Ats Bergamo e tracciamento Covid

Manca personale per il tracciamento e l’Agenzia di Tutela della Salute recluta i tecnici della prevenzione. Il Comitato iscritti Fp Cgil prende posizione. Il segretario generale della categoria orobica Rossi: “Assumere, assumere, assumere”

22 dic. 2021 – “Il problema di ATS non credo proprio sia il luogo dove discutere, ma il fatto che dopo quasi due anni di pandemia non è in grado gestire al meglio ciò che non si può più definire emergenza!”. Così Roberto Rossi, segretario generale Fp Cgil Bergamo, commentando un articolo del quotidiano L’Eco di Bergamo che rilancia la presa di posizione del Comitato iscritti Cgil all’interno dell’Agenzia di Tutela della Salute.

In sostanza, la radice dei problemi è sempre quella cronica: la carenza di personale. Per cui l’Ats, per dare manforte alle attività di tracciamento del Covid, recluta operatrici e operatori anche tra i tecnici della prevenzione, sospendendo dal 20 dicembre le prestazioni differibili del loro Dipartimento.

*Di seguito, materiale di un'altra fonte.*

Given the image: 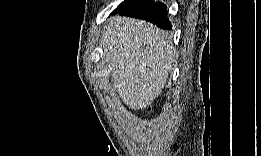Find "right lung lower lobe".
Listing matches in <instances>:
<instances>
[{"label":"right lung lower lobe","instance_id":"98d812e1","mask_svg":"<svg viewBox=\"0 0 261 156\" xmlns=\"http://www.w3.org/2000/svg\"><path fill=\"white\" fill-rule=\"evenodd\" d=\"M121 15L141 18L156 24L159 28L170 30L171 23L167 19V9L161 2L152 3L148 0H133L125 9L119 12Z\"/></svg>","mask_w":261,"mask_h":156}]
</instances>
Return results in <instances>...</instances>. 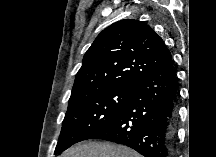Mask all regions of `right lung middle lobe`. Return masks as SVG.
<instances>
[{"instance_id":"1","label":"right lung middle lobe","mask_w":216,"mask_h":157,"mask_svg":"<svg viewBox=\"0 0 216 157\" xmlns=\"http://www.w3.org/2000/svg\"><path fill=\"white\" fill-rule=\"evenodd\" d=\"M131 89L132 86H121L92 91L70 102L55 154L90 139L112 122L126 106Z\"/></svg>"}]
</instances>
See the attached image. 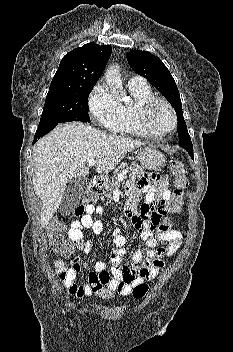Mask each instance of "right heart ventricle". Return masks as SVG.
<instances>
[{
  "mask_svg": "<svg viewBox=\"0 0 233 352\" xmlns=\"http://www.w3.org/2000/svg\"><path fill=\"white\" fill-rule=\"evenodd\" d=\"M128 90L134 101L132 104L121 105L118 132L134 136H146L137 123L136 112L138 106L146 99L153 97L154 94L146 83L128 84Z\"/></svg>",
  "mask_w": 233,
  "mask_h": 352,
  "instance_id": "1",
  "label": "right heart ventricle"
}]
</instances>
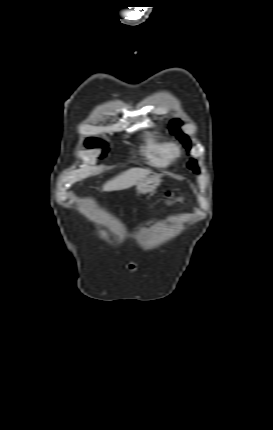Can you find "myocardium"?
Returning <instances> with one entry per match:
<instances>
[{
  "mask_svg": "<svg viewBox=\"0 0 273 430\" xmlns=\"http://www.w3.org/2000/svg\"><path fill=\"white\" fill-rule=\"evenodd\" d=\"M180 154V149L177 145H171V155L173 158L178 157Z\"/></svg>",
  "mask_w": 273,
  "mask_h": 430,
  "instance_id": "f54148a6",
  "label": "myocardium"
}]
</instances>
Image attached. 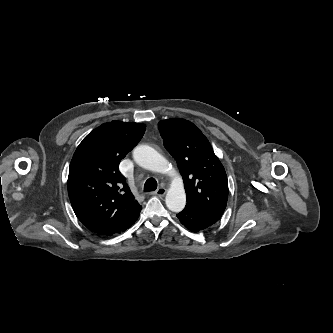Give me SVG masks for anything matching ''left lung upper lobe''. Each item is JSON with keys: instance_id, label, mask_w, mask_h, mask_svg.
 <instances>
[{"instance_id": "1", "label": "left lung upper lobe", "mask_w": 333, "mask_h": 333, "mask_svg": "<svg viewBox=\"0 0 333 333\" xmlns=\"http://www.w3.org/2000/svg\"><path fill=\"white\" fill-rule=\"evenodd\" d=\"M158 127L164 146L183 177L186 205L222 215L227 204L228 181L208 139L193 123L182 118L162 120Z\"/></svg>"}]
</instances>
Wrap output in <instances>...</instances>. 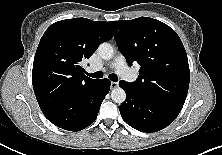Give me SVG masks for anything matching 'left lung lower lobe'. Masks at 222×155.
I'll list each match as a JSON object with an SVG mask.
<instances>
[{"label": "left lung lower lobe", "mask_w": 222, "mask_h": 155, "mask_svg": "<svg viewBox=\"0 0 222 155\" xmlns=\"http://www.w3.org/2000/svg\"><path fill=\"white\" fill-rule=\"evenodd\" d=\"M119 86L126 92V100L119 106L123 120L142 132H156L167 127L178 116L182 108L146 97L125 81Z\"/></svg>", "instance_id": "left-lung-lower-lobe-1"}]
</instances>
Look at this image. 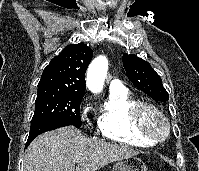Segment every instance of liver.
I'll list each match as a JSON object with an SVG mask.
<instances>
[{
  "label": "liver",
  "mask_w": 199,
  "mask_h": 171,
  "mask_svg": "<svg viewBox=\"0 0 199 171\" xmlns=\"http://www.w3.org/2000/svg\"><path fill=\"white\" fill-rule=\"evenodd\" d=\"M138 154L128 146L90 139L74 126H67L33 140L26 150L24 171H97Z\"/></svg>",
  "instance_id": "1"
}]
</instances>
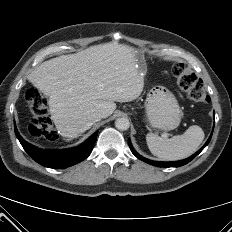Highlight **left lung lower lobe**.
Segmentation results:
<instances>
[{
    "mask_svg": "<svg viewBox=\"0 0 232 232\" xmlns=\"http://www.w3.org/2000/svg\"><path fill=\"white\" fill-rule=\"evenodd\" d=\"M212 137V133L209 137V139L207 140V142L205 143V145L200 149L198 150L195 154H193L191 157L185 159V160H181V161H175V162H159V161H152V160H149V159H146L144 157H142L141 155H139L132 147L131 145V142L130 140L128 141V144H129V147L132 151V153L137 157L139 158L140 160L148 163V164H151V165H154V166H158V167H180V166H183L185 164H187L188 162H190L193 158H195L207 145L208 143L210 142V139Z\"/></svg>",
    "mask_w": 232,
    "mask_h": 232,
    "instance_id": "obj_1",
    "label": "left lung lower lobe"
}]
</instances>
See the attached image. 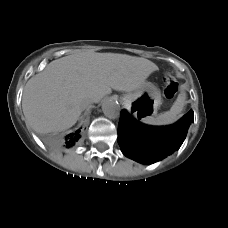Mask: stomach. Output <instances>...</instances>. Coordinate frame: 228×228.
<instances>
[{
  "mask_svg": "<svg viewBox=\"0 0 228 228\" xmlns=\"http://www.w3.org/2000/svg\"><path fill=\"white\" fill-rule=\"evenodd\" d=\"M129 100L137 107L135 116L142 121L154 117L162 103L159 89L151 82H144L129 96Z\"/></svg>",
  "mask_w": 228,
  "mask_h": 228,
  "instance_id": "obj_1",
  "label": "stomach"
}]
</instances>
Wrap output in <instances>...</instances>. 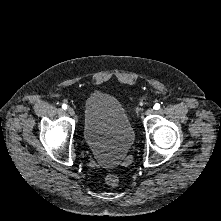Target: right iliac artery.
Returning a JSON list of instances; mask_svg holds the SVG:
<instances>
[{
    "label": "right iliac artery",
    "mask_w": 221,
    "mask_h": 221,
    "mask_svg": "<svg viewBox=\"0 0 221 221\" xmlns=\"http://www.w3.org/2000/svg\"><path fill=\"white\" fill-rule=\"evenodd\" d=\"M62 108H63L64 110H66V109H67V105H66V104H63V105H62Z\"/></svg>",
    "instance_id": "82829eb1"
}]
</instances>
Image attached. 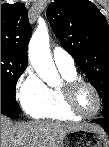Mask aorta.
<instances>
[{
    "label": "aorta",
    "instance_id": "1",
    "mask_svg": "<svg viewBox=\"0 0 109 147\" xmlns=\"http://www.w3.org/2000/svg\"><path fill=\"white\" fill-rule=\"evenodd\" d=\"M28 56L34 70L48 85L57 84L59 75L50 53L48 28L43 21L30 39Z\"/></svg>",
    "mask_w": 109,
    "mask_h": 147
}]
</instances>
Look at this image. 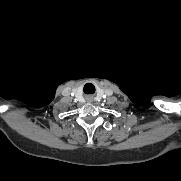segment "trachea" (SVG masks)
Returning <instances> with one entry per match:
<instances>
[{
    "instance_id": "trachea-1",
    "label": "trachea",
    "mask_w": 181,
    "mask_h": 181,
    "mask_svg": "<svg viewBox=\"0 0 181 181\" xmlns=\"http://www.w3.org/2000/svg\"><path fill=\"white\" fill-rule=\"evenodd\" d=\"M88 87H93V85H92V84H89V83L86 84L85 87H84V91H85Z\"/></svg>"
}]
</instances>
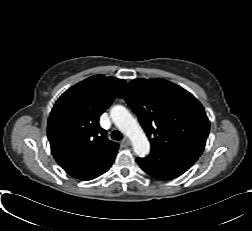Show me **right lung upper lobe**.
<instances>
[{
  "label": "right lung upper lobe",
  "mask_w": 252,
  "mask_h": 231,
  "mask_svg": "<svg viewBox=\"0 0 252 231\" xmlns=\"http://www.w3.org/2000/svg\"><path fill=\"white\" fill-rule=\"evenodd\" d=\"M124 84L122 79L96 75L74 85L56 101L47 136L55 160L72 177L92 180L114 162L119 146L108 140L98 121Z\"/></svg>",
  "instance_id": "1"
}]
</instances>
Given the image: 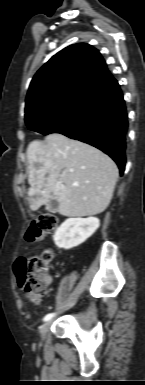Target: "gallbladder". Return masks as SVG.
I'll return each mask as SVG.
<instances>
[{
  "label": "gallbladder",
  "instance_id": "1",
  "mask_svg": "<svg viewBox=\"0 0 145 385\" xmlns=\"http://www.w3.org/2000/svg\"><path fill=\"white\" fill-rule=\"evenodd\" d=\"M59 203L57 200L52 199L46 204V209L49 212L56 213L58 211Z\"/></svg>",
  "mask_w": 145,
  "mask_h": 385
}]
</instances>
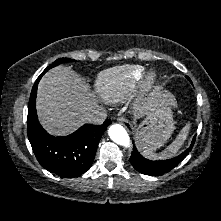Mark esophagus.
<instances>
[{"instance_id": "esophagus-1", "label": "esophagus", "mask_w": 221, "mask_h": 221, "mask_svg": "<svg viewBox=\"0 0 221 221\" xmlns=\"http://www.w3.org/2000/svg\"><path fill=\"white\" fill-rule=\"evenodd\" d=\"M117 121L120 122L125 128H130L131 124L128 122L125 118L119 117L117 118Z\"/></svg>"}]
</instances>
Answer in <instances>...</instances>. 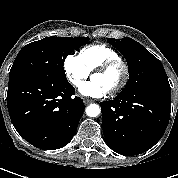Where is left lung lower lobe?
<instances>
[{
    "instance_id": "obj_1",
    "label": "left lung lower lobe",
    "mask_w": 178,
    "mask_h": 178,
    "mask_svg": "<svg viewBox=\"0 0 178 178\" xmlns=\"http://www.w3.org/2000/svg\"><path fill=\"white\" fill-rule=\"evenodd\" d=\"M108 146L121 155L146 152L163 136L170 118L171 89L143 86L100 103Z\"/></svg>"
}]
</instances>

“Il direttore generale dell’Ats di Bergamo sostiene di non voler affrontare la questione a mezzo stampa ma il punto vero è che i vuoti di organico sono strutturali e peggiorano (a fine 2020 i dipendenti erano 548, ora sono 526), mentre le ondate pandemiche non sono più un evento inaspettato, bisogna saper prevedere e organizzare a dovere i servizi, senza sguarnirli tra di loro per mettere toppe – spiega Rossi -. Come ha fatto notare il nostro Comitato iscritti, c’è un decreto ministeriale del 2020 che prevede, come standard per le indagini epidemiologiche e il monitoraggio territoriale, almeno una figura ogni 100mila abitanti. L’Ats ha sostituito i pensionamenti senza assumere nuovo personale. Spostando inoltre sulle attività amministrative i tecnici della prevenzione che non possono essere distolti dal loro compito dì vigilare sulla salute e sicurezza nei luoghi di lavoro, in particolare in un periodo storico in cui le morti bianche sono ancora una tragica e inaccettabile realtà. Il punto – aggiunge il sindacalista – non è solo la confusione di ruoli tra tecnici della prevenzione e assistenti sanitari, né la loro collaborazione in attività più burocratiche, vista la fase. Il punto è che il sistema salute deve avere gamba e braccia in ogni fase, sempre e comunque. Assumere, assumere, assumere, lo ribadiremo ad oltranza”.